Tag Archives: teaching

Who Needs a Makeover?

I was so happy to read this piece, recently published in the Washington Post. As a former elementary classroom teacher and mother of two young boys, I have experienced a great deal of frustration over schools that are not built for kids. Instead, we keep trying to makeover kids in school’s image, medicating and punishing and demeaning them into compliance.

The idea that a well-managed classroom means all students (even the youngest, at 3 or 4 or 5) are sitting in a chair, studiously bent over their papers and working for hours on end goes against everything we know from child development, academic achievement, growth, maturity, and health. Even in the workplace, we’re realizing that people (of any age) can’t just sit and work and work and work without moving. This article in the New York Times outlines why people “hate” work and steps that can improve one’s health and happiness in the workplace. If we’re recommending adults at the office get up every single hour and spend time walking/moving, why would we do any less for children? If we’re pushing for standing and walking desks at the office, how can we be forcing quiet sitting time for our kids?

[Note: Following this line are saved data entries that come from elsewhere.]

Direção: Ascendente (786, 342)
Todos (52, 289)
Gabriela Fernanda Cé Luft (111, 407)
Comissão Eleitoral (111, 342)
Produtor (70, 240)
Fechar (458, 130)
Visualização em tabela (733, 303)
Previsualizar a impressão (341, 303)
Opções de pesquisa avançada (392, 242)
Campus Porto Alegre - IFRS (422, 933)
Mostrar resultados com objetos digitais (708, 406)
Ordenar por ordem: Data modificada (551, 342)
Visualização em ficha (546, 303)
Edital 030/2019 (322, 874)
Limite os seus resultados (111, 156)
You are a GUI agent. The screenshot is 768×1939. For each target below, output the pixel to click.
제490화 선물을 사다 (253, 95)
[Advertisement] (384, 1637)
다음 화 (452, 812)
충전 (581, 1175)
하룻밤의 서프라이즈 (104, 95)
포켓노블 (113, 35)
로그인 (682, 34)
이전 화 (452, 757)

My favorite teaching moments happened when kids were moving and smiling and (yes) making noise. When I was teaching second grade, my students had to learn about the concepts of predator and prey in their science lesson. The bulk of the lesson was outside, with some students acting as predators (making their eyes look straight ahead) and others as prey (moving their heads side to side to get as much of a 360 degree view of their surroundings as they could). We commenced a form of freeze tag in which the predators tried to freeze tag the prey, and the prey tried to keep away. Years later, those children are nearly finished with their bachelor’s degrees, but I still use that as an example of one of my most effective lessons ever.

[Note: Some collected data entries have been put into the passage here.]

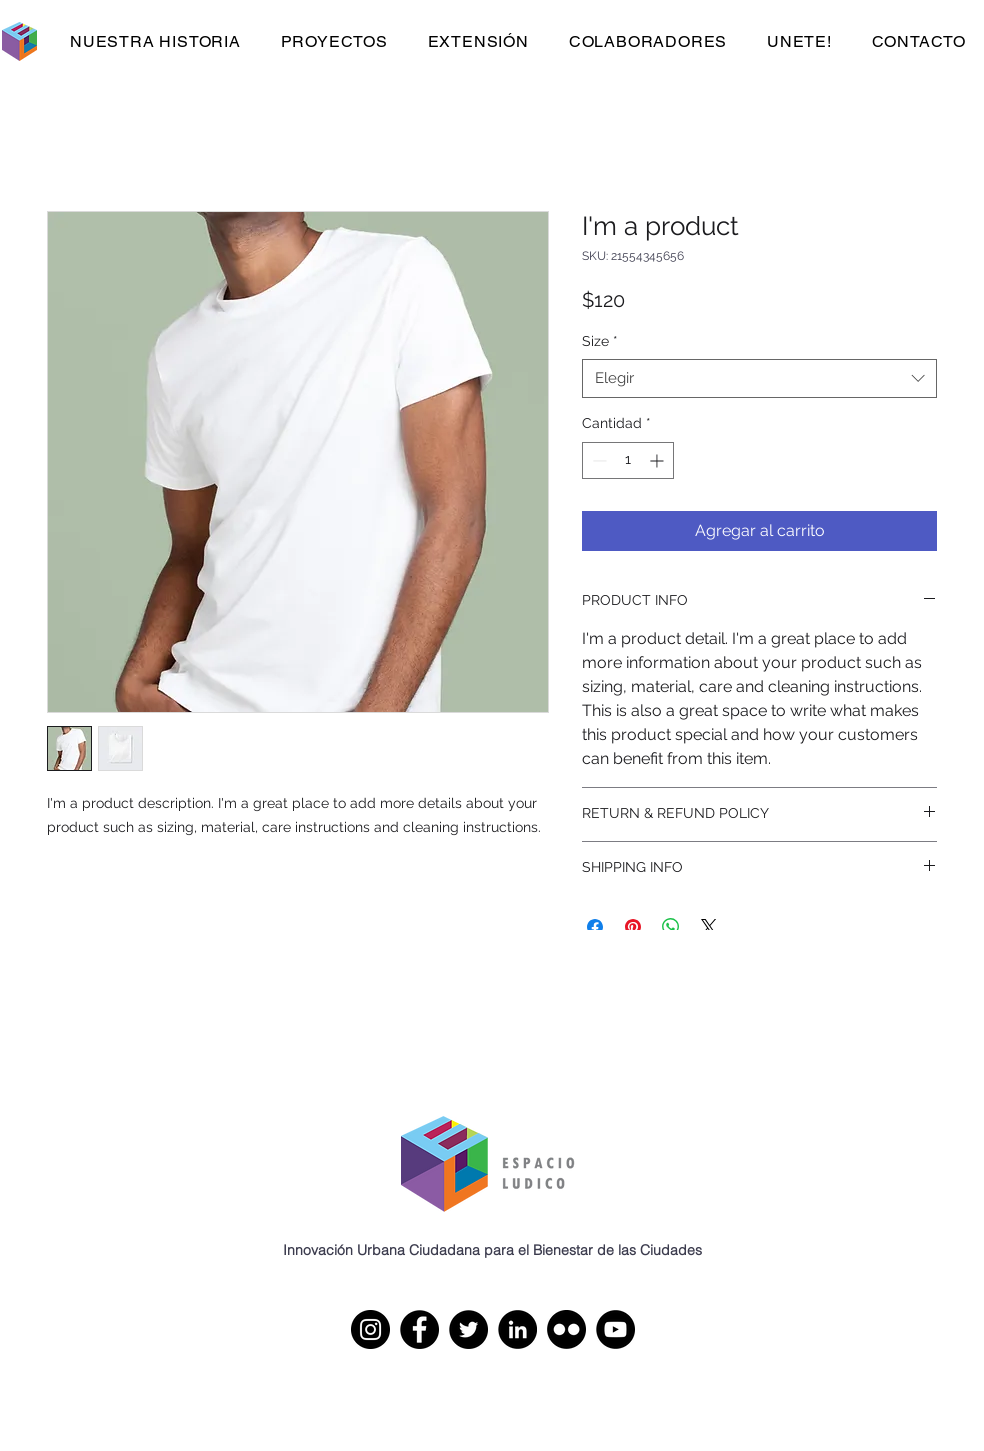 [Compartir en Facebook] (595, 927)
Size (600, 341)
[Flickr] (566, 1329)
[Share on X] (709, 927)
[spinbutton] (628, 460)
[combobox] (759, 378)
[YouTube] (615, 1329)
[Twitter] (468, 1329)
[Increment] (658, 460)
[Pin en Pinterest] (633, 927)
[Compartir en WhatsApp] (671, 927)
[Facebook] (419, 1329)
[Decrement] (597, 460)
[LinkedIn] (517, 1329)
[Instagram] (370, 1329) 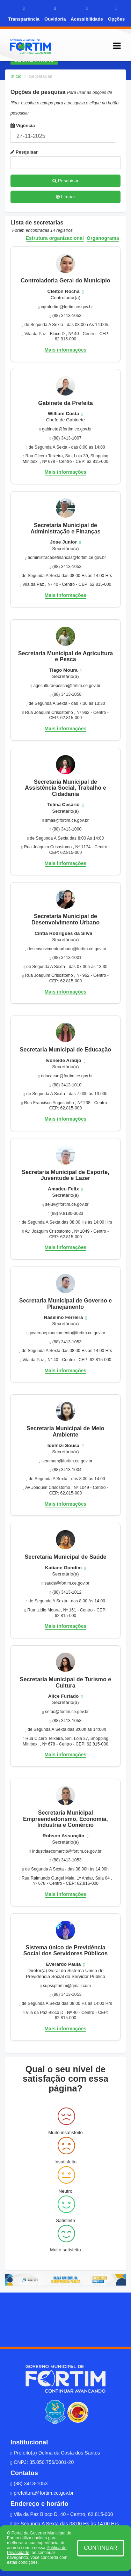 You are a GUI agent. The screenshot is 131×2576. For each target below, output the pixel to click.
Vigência (22, 125)
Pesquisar (24, 152)
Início (16, 76)
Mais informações (66, 350)
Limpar (65, 196)
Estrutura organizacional (55, 238)
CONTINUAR (100, 2548)
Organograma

Lip service is paid to the underperformance of boys in school, but can we really be surprised that boys (in particular) are struggling to conform to an institution in which they are not allowed to move and explore and demonstrate curiosity? My oldest son spent five days in Kindergarten before we gave up and enrolled in a distance learning/homeschooling program. Each of those five days, the teacher’s lesson centered around forcing the children to sit in quiet and still circle on the floor while she stood off to the side and created a tiny origami crane that she’d give to the student who demonstrated the most quiet and still behavior. Could you win that prize? Could you sit still, on the floor with no cushion/padding, without moving or squirming at all? Even for 5 minutes? How about 20? 30? That’s what she was demanding of 20 five-year-olds every day during the first week of their first year of school.

It’s about time we made school for kids, rather than trying to remake our kids for school.

Teachers Bully, Too

Bullying and anti-bullying campaigns are everywhere. The U.S. government has declared October Bullying Prevention Awareness Month. Wikipedia has an entire category devoted to pages about a host of anti-bullying initiatives. The national teachers’ unions, NEA and AFT, have efforts to raise awareness about bullying. Most of these organizations spend energy, time, and money to address situations where children are bullying other children. While there is evidence that these efforts may be counterproductive, they also miss what might be an even more serious issue: teachers as the bullies.

While not as prevalent as the news proclaiming all of the anti-bullying initiatives, there are media reports of teacher bullying. In one, a teacher was caught on video joining with child bullies to attack a 13-year-old boy. This post highlights several other instances of teacher bullying. Parenting and medical sites offer advice to parents who suspect their children are being bullied by teachers. My own son, at his first experience in a formal school setting, experienced five days of bullying at the hands of two Kindergarten teachers. Other children physically attacked him as well, with the tacit and outright approval of these teachers. Needless to say, the fifth day of this was his last in the school.

Dr. Stuart Tremlow researches this phenomenon. In one study, he found a correlation between prevalence of bullying teachers in a school and the rates of behavioral problems among children in that school. In another, he found that teachers who were victims of bullying during their youth were more likely to engage in bullying behavior as adults. Other teachers serve in the role of bystander, witnessing bullying but doing nothing.

Perhaps instead of raising awareness of bullying, or declaring a bullying prevention month, we demand that teachers stop being bullies and bystanders. Perhaps we expect teachers’ dispositions include active support of all students rather than than victimizing children.